The Kansas City Royals wore special uniforms, Edinson Volquez put on the wrong cap, and a die-hard Royals fan got himself a one-of-a-kind Opening Night souvenir.

That's the odd storyline that unfolded Sunday at Kaufman Stadium. The Royals, as is now common for reigning World Series champions, were opening the season by wearing gold-trimmed uniforms, including caps with the team's familiar K.C. logo rendered in gold.

But Volquez, the Royals' starting pitcher, apparently got mixed up regarding which cap the team was wearing. Instead of the one with the gold logo, he took the mound wearing the team's spring training cap, which features a gold crown over white lettering.

Fans watching on TV noticed right away, and so did the ESPN broadcast crew, which mentioned the mix-up on the air. Someone informed the Royals, and Volquez was told in between innings that he had donned the wrong headwear. He came out for the second inning with the proper cap.

Blissfully unaware of all this was Royals fan Jeremy Scheuch, who was sitting about 30 rows behind the Mets dugout.

Scheuch, 36, lives in Chicago and works in marketing, but he was born and raised in Kansas City and has remained a passionate Royals fan. How passionate? He has created a slew of Royals-themed artwork, attended six Royals games during the 2015 postseason and has the team's logo tattooed on his thumb.

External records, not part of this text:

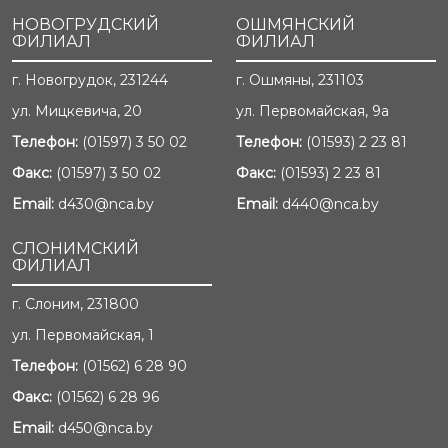
НОВОГРУДСКИЙ
ОШМЯНСКИЙ
ФИЛИАЛ
ФИЛИАЛ
г. Новогрудок, 231244
г. Ошмяны, 231103
ул. Мицкевича, 20
ул. Первомайская, 9а
Телефон:
(01597) 3 50 02
Телефон:
(01593) 2 23 81
Факс:
(01597) 3 50 02
Факс:
(01593) 2 23 81
Email:
d430@nca.by
Email:
d440@nca.by
СЛОНИМСКИЙ
ФИЛИАЛ
г. Слоним, 231800
ул. Первомайская, 1
Телефон:
(01562) 6 28 90
Факс:
(01562) 6 28 96
Email:
d450@nca.by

But Scheuch had no idea that Volquez had worn the wrong cap.

"From where I was sitting, I couldn't see it at all," he said in a telephone interview. "Then, around the second inning, I happened to scroll through Twitter and saw people talking about it. I thought, 'Oh, that's interesting.'"

Scheuch still didn't think much about the cap until he paid a third-inning visit to the stadium shop where the Royals sell game-used gear.

"I wanted a game-used ball, and they typically put a bunch of those on sale, from the game in progress, after the third inning," he said. "It's mostly pitches in the dirt that are removed from the game, that kind of thing. But while I was waiting in line, someone came in and said to the shop manager, 'Here's the cap he was wearing in the first inning.' I knew right away what he was referring to."

Scheuch decided an Opening Night game-used cap that was never supposed to have been worn in the first place was better than a ball, so he asked the manager if the cap was available for sale.

"None of the other customers seemed to realize the story behind the cap, and I certainly wasn't going to tell them," he said.

A few minutes later, the cap was his. Scheuch declined to disclose the price, although he said it was "less than the average price for an Opening Night ticket," which he put at about $250.

And what does he plan to do with the cap?

"I have a little shrine of Royals collectibles, so I'll add it to that," Scheuch said. "But I definitely won't wear it. I have so many other Royals hats I can wear. I'm not gonna put my sweat over [Volquez's] sweat."